Surah ke 78; 40 ayat
an-Naba’
(berita besar).
an-Naba’
(berita besar).
بِسْمِ اللهِ
الرَّحْمنِ الرَّحِيْمِ
Dengan menyebut nama Allah Yang Maha Pemurah lagi Maha
Penyayang
TAFSIR AL JAILANI OLEH
SYEIKH ABDUL QADIR AL JAILANI (QUTUBUL GHAUTS)
JUZ AMMA
Pembuka Surah an-Naba’
Orang yang
mampu menyingkap (mukāsyafah) berbagai rahasia taklif Ilahi dan
hikmah-hikmah hukum yang berasal dari-Nya serta kemaslahatan yang terkandung
dalam perintah dan larangan yang berasal dari kesucian Dzat-Nya; pasti
mengetahui bahwa kehendak ulūhiyyah dan rubūbiyyah adalah mendidik dan mengajari manusia dengan cara
membebaninya dengan berbagai kesulitan dan kesusahan yang dapat mencegahnya
dari mengikuti kehendak hawa nafsu dan angan-angan setan serta khayalan palsu,
di mana semua itu termasuk tentara setan yang memerintahkan keburukan. Setelah
manusia tidak lagi dapat dicegah dan diperingatkan untuk tidak memenuhi
kehendak tabiat yang begitu kuat, tidak lagi menjalankan berbagai ketaatan dan
ibadah yang dibebankan dan diperintahkan kepadanya, tidak lagi berada di tengah
jalan keadilan Ilahi, dan tidak lagi berdiri di jalan lurus yang dapat
mengantarkannya ke surga Na‘im; hikmah ilahiyah menghendaki agar ia disiksa
dengan siksaan yang sangat pedih dan memasukkannya ke dalam neraka Jahim
selamanya.
Karena
itulah Allah s.w.t. – sesuai dengan hikmah yang dikehendaki-Nya – menetapkan
dua kehidupan bagi manusia:
Kehidupan
pertama berupa
masa-masa ujian dan cobaan, kehidupan ini berada di dunia. Ia berfungsi sebagai
tempat transit dan pemberian pelajaran.
Kehidupan
kedua berupa
masa-masa perpindahan dan pembalasan, kehidupan ini berada di akhirat. Ia
berfungsi sebagai terminal terakhir dan tempat tinggal.
Orang yang
berakal dan mengetahui, harus mengimani dan meyakini dua kehidupan ini serta
mempersiapkan diri di kehidupan pertama untuk menyambut kehidupan kedua.

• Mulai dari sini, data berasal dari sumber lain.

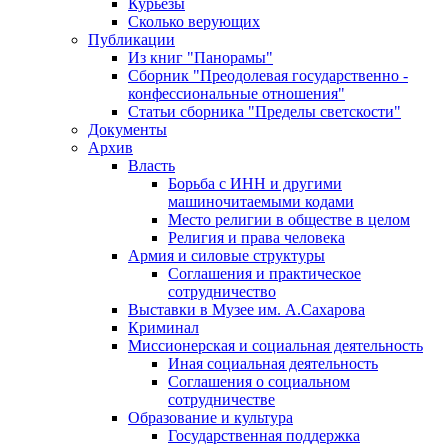
Курьезы
Сколько верующих
Публикации
Из книг "Панорамы"
Сборник "Преодолевая государственно -
конфессиональные отношения"
Статьи сборника "Пределы светскости"
Документы
Архив
Власть
Борьба с ИНН и другими
машиночитаемыми кодами
Место религии в обществе в целом
Религия и права человека
Армия и силовые структуры
Соглашения и практическое
сотрудничество
Выставки в Музее им. А.Сахарова
Криминал
Миссионерская и социальная деятельность
Иная социальная деятельность
Соглашения о социальном
сотрудничестве
Образование и культура
Государственная поддержка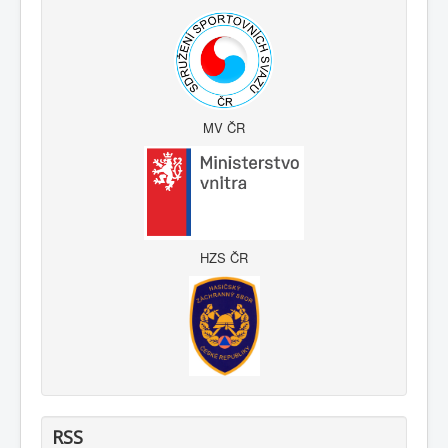
MV ČR
HZS ČR
RSS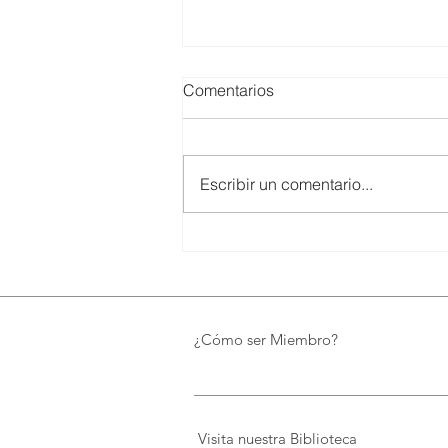
Comentarios
Escribir un comentario...
UTPL lidera un programa
internacional para redefinir el
futuro de Galápagos
¿Cómo ser Miembro?
Visita nuestra Biblioteca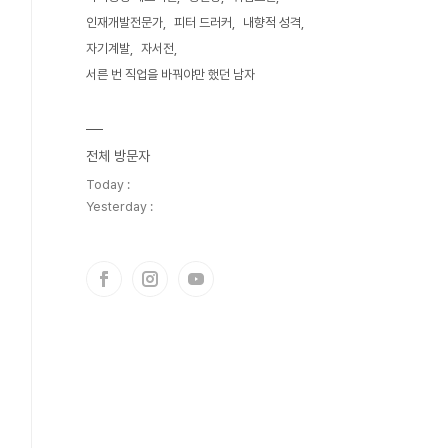
인재개발전문가
피터 드러커
내향적 성격
자기계발
자서전
서른 번 직업을 바꿔야만 했던 남자
전체 방문자
Today :
Yesterday :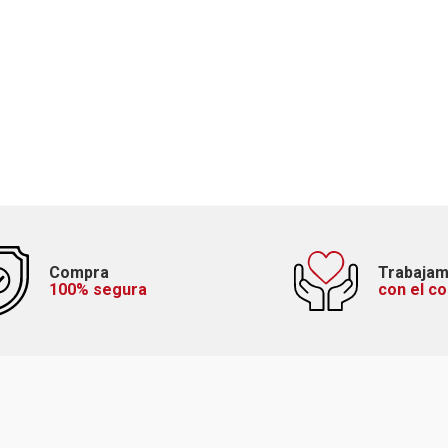
Compra
Trabaja
100% segura
con el c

Orang
yang terpedaya oleh kehidupan yang pertama dan menyibukkan diri dengannya
sehingga melupakan kehidupan yang kedua, berarti ia telah mengikuti jalan
orang-orang yang mengalami kerugian dalam amalnya. Mereka sebenarnya telah
menempuh jalan yang sesat dalam kehidupan dunia, namun mereka mengira telah
melakukan perbuatan yang baik.
Secara garis
besar, mereka adalah orang-orang yang mengingkari ayat-ayat Allah s.w.t. dan
menolak adanya pertemuan dengan-Nya sehingga semua amal mereka hilang sia-sia.
Akibatnya, pada hari kiamat nanti amal mereka tidak lagi ditimbang. Sebab,
adanya kehidupan yang kedua ini sudah begitu sempurna dan berbagai dalil yang
menunjukkan keberadaannya sudah sangat jelas terlihat pada saat mereka saling
mempertanyakan dan memperdebatkan berita tentang kehidupan yang kedua ini dan
keberadaannya, serta pada saat mereka memperbincangkan kehidupan yang kedua ini
dengan nada mencemooh dan meragukannya. Setelah memberi keberkahan, Allah
s.w.t. berfirman: (بِسْمِ اللهِ) [Dengan
menyebut nama Allah] yang menampakkan Diri pada segala sesuatu yang zhahir
dan bathin, sesuai dengan dua kehidupan, (الرَّحْمنِ) [Yang Maha
Pemurah] kepada semua makhluk yang berada di kehidupan pertama, juga (الرَّحِيْمِ) [lagi Maha Penyayang] kepada mereka yang berada di
kehidupan kedua.
BERITA YANG BESAR
Ayat 1.
(عَمَّ) [Tentang apakah]
maksudnya:
dalam hal apa, atau dalam masalah apakah (يَتَسَاءَلُوْنَ) [mereka
saling bertanya-tanya] dan berdebat di antara mereka sendiri dengan nada
penuh keraguan dan berbantah-bantahan?
Ayat 2 & 3.
(عَنِ النَّبَإِ
الْعَظِيْمِ، الَّذِيْ هُمْ فِيْهِ مُخْتَلِفُوْنَ) [Tentang
berita yang besar, yang mereka perselisihkan tentang ini]
maksudnya:
mereka saling berbeda pendapat tentang terjadinya hari kiamat yang telah
dijanjikan untuk mengoreksi amalan manusia dan memberi balasan kepada mereka
sesuai dengan amalan tersebut. Padahal, masalah hari kiamat sudah sangat jelas
sehingga tidak perlu lagi diragukan, dipertanyakan, dicemooh, dan
diperselisihkan keberadaan dan kejadiannya.
Ayat 4.
(كَلَّا) [Sekali-kali tidak]
maksudnya:
apa yang menyebabkan mereka mengingkari dan mempertanyakan terjadinya hari
kiamat dengan nada yang penuh cemoohan dan keraguan? Padahal (سَيَعْلَمُوْنَ) [mereka akan mengetahui] sebentar lagi. Bahkan akan
mendekatinya dalam waktu sekejap mata, bahkan lebih cepat lagi.
Ayat 5.
(ثُمَّ كَلَّا
سَيَعْلَمُوْنَ) [Kemudian sekali-kali tidak;
kelak mereka akan mengetahui]
ketika hari
kiamat ditimpakan kepada mereka secara tiba-tiba, dan mereka tidak
merasakannya. Secara garis besar di sini dipertanyakan; apa yang menyebabkan
mereka mengingkari hari kebangkitan dan pembalasan? Apakah mereka mengingkari
kemampuan Kami (Allah s.w.t.) yang sempurna untuk membuat kejadian semacam itu?